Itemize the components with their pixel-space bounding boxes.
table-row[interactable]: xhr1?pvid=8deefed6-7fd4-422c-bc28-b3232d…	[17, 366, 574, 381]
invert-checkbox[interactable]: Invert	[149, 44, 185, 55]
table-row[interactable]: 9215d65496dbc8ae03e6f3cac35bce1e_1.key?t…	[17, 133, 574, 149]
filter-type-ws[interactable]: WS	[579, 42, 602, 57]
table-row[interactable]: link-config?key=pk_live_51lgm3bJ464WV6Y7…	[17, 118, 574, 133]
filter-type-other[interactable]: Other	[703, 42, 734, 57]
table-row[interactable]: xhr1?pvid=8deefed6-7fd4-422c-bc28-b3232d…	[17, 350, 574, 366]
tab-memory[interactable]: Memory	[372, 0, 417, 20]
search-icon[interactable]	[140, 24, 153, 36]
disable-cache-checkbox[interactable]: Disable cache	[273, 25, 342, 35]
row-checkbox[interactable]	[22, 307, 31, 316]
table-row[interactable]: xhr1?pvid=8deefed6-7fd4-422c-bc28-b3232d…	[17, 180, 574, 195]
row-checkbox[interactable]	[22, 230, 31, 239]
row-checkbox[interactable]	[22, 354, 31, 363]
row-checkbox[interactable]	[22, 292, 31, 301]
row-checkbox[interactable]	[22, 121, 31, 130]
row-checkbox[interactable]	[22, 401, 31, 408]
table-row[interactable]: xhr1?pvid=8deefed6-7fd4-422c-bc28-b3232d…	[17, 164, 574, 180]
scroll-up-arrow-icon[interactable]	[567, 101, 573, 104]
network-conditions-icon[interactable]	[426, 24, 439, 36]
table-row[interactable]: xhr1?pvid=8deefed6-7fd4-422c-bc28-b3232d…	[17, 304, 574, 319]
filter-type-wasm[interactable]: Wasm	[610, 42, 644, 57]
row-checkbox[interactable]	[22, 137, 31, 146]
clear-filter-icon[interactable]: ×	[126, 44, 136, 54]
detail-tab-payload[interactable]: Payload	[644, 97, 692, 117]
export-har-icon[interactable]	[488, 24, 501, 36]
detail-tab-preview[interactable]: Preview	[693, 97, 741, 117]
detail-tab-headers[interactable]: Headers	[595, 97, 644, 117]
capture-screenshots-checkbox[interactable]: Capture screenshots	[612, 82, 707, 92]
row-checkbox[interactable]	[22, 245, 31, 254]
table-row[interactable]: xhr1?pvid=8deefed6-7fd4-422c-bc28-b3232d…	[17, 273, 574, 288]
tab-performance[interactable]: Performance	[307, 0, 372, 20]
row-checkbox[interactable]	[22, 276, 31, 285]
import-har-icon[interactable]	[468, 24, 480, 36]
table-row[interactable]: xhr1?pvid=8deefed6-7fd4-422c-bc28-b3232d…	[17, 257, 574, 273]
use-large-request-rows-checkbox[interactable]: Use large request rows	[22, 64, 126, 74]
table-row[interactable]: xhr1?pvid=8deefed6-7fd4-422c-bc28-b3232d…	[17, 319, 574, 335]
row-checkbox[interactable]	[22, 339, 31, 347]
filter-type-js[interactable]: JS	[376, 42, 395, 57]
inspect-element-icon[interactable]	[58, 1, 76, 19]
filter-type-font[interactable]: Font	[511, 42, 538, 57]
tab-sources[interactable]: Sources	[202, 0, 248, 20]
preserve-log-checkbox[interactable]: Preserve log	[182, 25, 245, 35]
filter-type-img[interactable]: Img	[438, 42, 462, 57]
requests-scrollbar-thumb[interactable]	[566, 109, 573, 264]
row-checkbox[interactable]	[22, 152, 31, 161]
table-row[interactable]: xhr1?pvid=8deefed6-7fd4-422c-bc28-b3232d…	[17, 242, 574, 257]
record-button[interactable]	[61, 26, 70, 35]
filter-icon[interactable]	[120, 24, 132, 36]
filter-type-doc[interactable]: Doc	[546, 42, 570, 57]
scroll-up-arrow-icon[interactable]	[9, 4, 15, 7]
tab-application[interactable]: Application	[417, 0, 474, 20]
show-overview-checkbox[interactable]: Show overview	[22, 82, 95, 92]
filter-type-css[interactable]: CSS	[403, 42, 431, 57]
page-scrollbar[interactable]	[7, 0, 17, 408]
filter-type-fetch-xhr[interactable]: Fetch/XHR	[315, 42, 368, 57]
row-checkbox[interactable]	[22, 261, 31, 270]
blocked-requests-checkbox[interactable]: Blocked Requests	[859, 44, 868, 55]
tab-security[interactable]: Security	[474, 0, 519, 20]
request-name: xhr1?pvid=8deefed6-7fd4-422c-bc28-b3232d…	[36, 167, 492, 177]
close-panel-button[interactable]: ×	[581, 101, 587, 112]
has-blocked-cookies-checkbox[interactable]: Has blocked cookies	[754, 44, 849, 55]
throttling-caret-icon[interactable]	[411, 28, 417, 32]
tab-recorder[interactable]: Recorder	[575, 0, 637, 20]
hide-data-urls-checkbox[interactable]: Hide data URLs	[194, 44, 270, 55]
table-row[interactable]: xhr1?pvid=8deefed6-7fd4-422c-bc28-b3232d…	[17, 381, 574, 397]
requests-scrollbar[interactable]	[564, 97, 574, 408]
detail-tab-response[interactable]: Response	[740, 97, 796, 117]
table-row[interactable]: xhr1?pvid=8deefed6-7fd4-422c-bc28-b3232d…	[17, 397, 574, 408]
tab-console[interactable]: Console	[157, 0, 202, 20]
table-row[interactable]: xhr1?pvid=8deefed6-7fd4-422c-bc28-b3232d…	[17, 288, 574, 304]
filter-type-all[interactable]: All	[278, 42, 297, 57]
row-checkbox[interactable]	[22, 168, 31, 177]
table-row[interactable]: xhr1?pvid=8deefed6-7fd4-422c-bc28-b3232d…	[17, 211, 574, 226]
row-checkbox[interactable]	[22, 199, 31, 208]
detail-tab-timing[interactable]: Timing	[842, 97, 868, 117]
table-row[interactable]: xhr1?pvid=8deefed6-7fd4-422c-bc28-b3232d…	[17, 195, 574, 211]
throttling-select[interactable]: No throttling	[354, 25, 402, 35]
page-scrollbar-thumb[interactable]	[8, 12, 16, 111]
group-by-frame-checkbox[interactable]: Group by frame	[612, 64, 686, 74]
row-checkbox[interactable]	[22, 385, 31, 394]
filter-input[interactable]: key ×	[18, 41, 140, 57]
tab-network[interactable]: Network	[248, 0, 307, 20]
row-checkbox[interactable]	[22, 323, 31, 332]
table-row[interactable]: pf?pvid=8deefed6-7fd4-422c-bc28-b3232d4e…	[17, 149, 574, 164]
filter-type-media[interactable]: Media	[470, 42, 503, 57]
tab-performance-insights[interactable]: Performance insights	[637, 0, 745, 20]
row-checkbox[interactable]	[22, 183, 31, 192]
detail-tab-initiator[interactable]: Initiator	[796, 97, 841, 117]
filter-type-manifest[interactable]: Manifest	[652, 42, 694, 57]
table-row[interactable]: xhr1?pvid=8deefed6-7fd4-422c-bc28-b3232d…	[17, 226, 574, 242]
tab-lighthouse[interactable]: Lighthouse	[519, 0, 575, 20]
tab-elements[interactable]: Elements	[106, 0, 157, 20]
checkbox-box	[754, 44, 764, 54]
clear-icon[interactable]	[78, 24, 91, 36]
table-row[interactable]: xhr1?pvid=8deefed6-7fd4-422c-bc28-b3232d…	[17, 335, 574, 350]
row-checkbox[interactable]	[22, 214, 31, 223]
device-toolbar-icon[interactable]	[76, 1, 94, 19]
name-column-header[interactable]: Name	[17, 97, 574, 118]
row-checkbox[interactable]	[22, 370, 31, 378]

▬▬▬▬▬▬

Exercise = Repeat the records verbatim, every one of them.

Expected answer =
Itemize the components with their pixel-space bounding boxes.
table-row[interactable]: xhr1?pvid=8deefed6-7fd4-422c-bc28-b3232d…	[17, 366, 574, 381]
invert-checkbox[interactable]: Invert	[149, 44, 185, 55]
table-row[interactable]: 9215d65496dbc8ae03e6f3cac35bce1e_1.key?t…	[17, 133, 574, 149]
filter-type-ws[interactable]: WS	[579, 42, 602, 57]
table-row[interactable]: link-config?key=pk_live_51lgm3bJ464WV6Y7…	[17, 118, 574, 133]
filter-type-other[interactable]: Other	[703, 42, 734, 57]
table-row[interactable]: xhr1?pvid=8deefed6-7fd4-422c-bc28-b3232d…	[17, 350, 574, 366]
tab-memory[interactable]: Memory	[372, 0, 417, 20]
search-icon[interactable]	[140, 24, 153, 36]
disable-cache-checkbox[interactable]: Disable cache	[273, 25, 342, 35]
row-checkbox[interactable]	[22, 307, 31, 316]
table-row[interactable]: xhr1?pvid=8deefed6-7fd4-422c-bc28-b3232d…	[17, 180, 574, 195]
row-checkbox[interactable]	[22, 230, 31, 239]
row-checkbox[interactable]	[22, 354, 31, 363]
row-checkbox[interactable]	[22, 292, 31, 301]
row-checkbox[interactable]	[22, 121, 31, 130]
row-checkbox[interactable]	[22, 401, 31, 408]
table-row[interactable]: xhr1?pvid=8deefed6-7fd4-422c-bc28-b3232d…	[17, 164, 574, 180]
scroll-up-arrow-icon[interactable]	[567, 101, 573, 104]
network-conditions-icon[interactable]	[426, 24, 439, 36]
table-row[interactable]: xhr1?pvid=8deefed6-7fd4-422c-bc28-b3232d…	[17, 304, 574, 319]
filter-type-wasm[interactable]: Wasm	[610, 42, 644, 57]
row-checkbox[interactable]	[22, 137, 31, 146]
clear-filter-icon[interactable]: ×	[126, 44, 136, 54]
detail-tab-payload[interactable]: Payload	[644, 97, 692, 117]
export-har-icon[interactable]	[488, 24, 501, 36]
detail-tab-preview[interactable]: Preview	[693, 97, 741, 117]
detail-tab-headers[interactable]: Headers	[595, 97, 644, 117]
capture-screenshots-checkbox[interactable]: Capture screenshots	[612, 82, 707, 92]
row-checkbox[interactable]	[22, 245, 31, 254]
table-row[interactable]: xhr1?pvid=8deefed6-7fd4-422c-bc28-b3232d…	[17, 273, 574, 288]
tab-performance[interactable]: Performance	[307, 0, 372, 20]
row-checkbox[interactable]	[22, 276, 31, 285]
import-har-icon[interactable]	[468, 24, 480, 36]
table-row[interactable]: xhr1?pvid=8deefed6-7fd4-422c-bc28-b3232d…	[17, 257, 574, 273]
use-large-request-rows-checkbox[interactable]: Use large request rows	[22, 64, 126, 74]
table-row[interactable]: xhr1?pvid=8deefed6-7fd4-422c-bc28-b3232d…	[17, 319, 574, 335]
row-checkbox[interactable]	[22, 339, 31, 347]
filter-type-js[interactable]: JS	[376, 42, 395, 57]
inspect-element-icon[interactable]	[58, 1, 76, 19]
filter-type-font[interactable]: Font	[511, 42, 538, 57]
tab-sources[interactable]: Sources	[202, 0, 248, 20]
preserve-log-checkbox[interactable]: Preserve log	[182, 25, 245, 35]
filter-type-img[interactable]: Img	[438, 42, 462, 57]
requests-scrollbar-thumb[interactable]	[566, 109, 573, 264]
row-checkbox[interactable]	[22, 152, 31, 161]
table-row[interactable]: xhr1?pvid=8deefed6-7fd4-422c-bc28-b3232d…	[17, 242, 574, 257]
record-button[interactable]	[61, 26, 70, 35]
filter-icon[interactable]	[120, 24, 132, 36]
filter-type-doc[interactable]: Doc	[546, 42, 570, 57]
scroll-up-arrow-icon[interactable]	[9, 4, 15, 7]
tab-application[interactable]: Application	[417, 0, 474, 20]
show-overview-checkbox[interactable]: Show overview	[22, 82, 95, 92]
filter-type-css[interactable]: CSS	[403, 42, 431, 57]
page-scrollbar[interactable]	[7, 0, 17, 408]
filter-type-fetch-xhr[interactable]: Fetch/XHR	[315, 42, 368, 57]
row-checkbox[interactable]	[22, 261, 31, 270]
blocked-requests-checkbox[interactable]: Blocked Requests	[859, 44, 868, 55]
tab-security[interactable]: Security	[474, 0, 519, 20]
request-name: xhr1?pvid=8deefed6-7fd4-422c-bc28-b3232d…	[36, 167, 492, 177]
close-panel-button[interactable]: ×	[581, 101, 587, 112]
has-blocked-cookies-checkbox[interactable]: Has blocked cookies	[754, 44, 849, 55]
throttling-caret-icon[interactable]	[411, 28, 417, 32]
tab-recorder[interactable]: Recorder	[575, 0, 637, 20]
hide-data-urls-checkbox[interactable]: Hide data URLs	[194, 44, 270, 55]
table-row[interactable]: xhr1?pvid=8deefed6-7fd4-422c-bc28-b3232d…	[17, 381, 574, 397]
requests-scrollbar[interactable]	[564, 97, 574, 408]
detail-tab-response[interactable]: Response	[740, 97, 796, 117]
table-row[interactable]: xhr1?pvid=8deefed6-7fd4-422c-bc28-b3232d…	[17, 397, 574, 408]
tab-console[interactable]: Console	[157, 0, 202, 20]
table-row[interactable]: xhr1?pvid=8deefed6-7fd4-422c-bc28-b3232d…	[17, 288, 574, 304]
filter-type-all[interactable]: All	[278, 42, 297, 57]
row-checkbox[interactable]	[22, 168, 31, 177]
table-row[interactable]: xhr1?pvid=8deefed6-7fd4-422c-bc28-b3232d…	[17, 211, 574, 226]
row-checkbox[interactable]	[22, 199, 31, 208]
detail-tab-timing[interactable]: Timing	[842, 97, 868, 117]
table-row[interactable]: xhr1?pvid=8deefed6-7fd4-422c-bc28-b3232d…	[17, 195, 574, 211]
throttling-select[interactable]: No throttling	[354, 25, 402, 35]
page-scrollbar-thumb[interactable]	[8, 12, 16, 111]
group-by-frame-checkbox[interactable]: Group by frame	[612, 64, 686, 74]
row-checkbox[interactable]	[22, 385, 31, 394]
filter-input[interactable]: key ×	[18, 41, 140, 57]
tab-network[interactable]: Network	[248, 0, 307, 20]
row-checkbox[interactable]	[22, 323, 31, 332]
table-row[interactable]: pf?pvid=8deefed6-7fd4-422c-bc28-b3232d4e…	[17, 149, 574, 164]
filter-type-media[interactable]: Media	[470, 42, 503, 57]
tab-performance-insights[interactable]: Performance insights	[637, 0, 745, 20]
row-checkbox[interactable]	[22, 183, 31, 192]
detail-tab-initiator[interactable]: Initiator	[796, 97, 841, 117]
filter-type-manifest[interactable]: Manifest	[652, 42, 694, 57]
table-row[interactable]: xhr1?pvid=8deefed6-7fd4-422c-bc28-b3232d…	[17, 226, 574, 242]
tab-lighthouse[interactable]: Lighthouse	[519, 0, 575, 20]
tab-elements[interactable]: Elements	[106, 0, 157, 20]
checkbox-box	[754, 44, 764, 54]
clear-icon[interactable]	[78, 24, 91, 36]
table-row[interactable]: xhr1?pvid=8deefed6-7fd4-422c-bc28-b3232d…	[17, 335, 574, 350]
row-checkbox[interactable]	[22, 214, 31, 223]
device-toolbar-icon[interactable]	[76, 1, 94, 19]
name-column-header[interactable]: Name	[17, 97, 574, 118]
row-checkbox[interactable]	[22, 370, 31, 378]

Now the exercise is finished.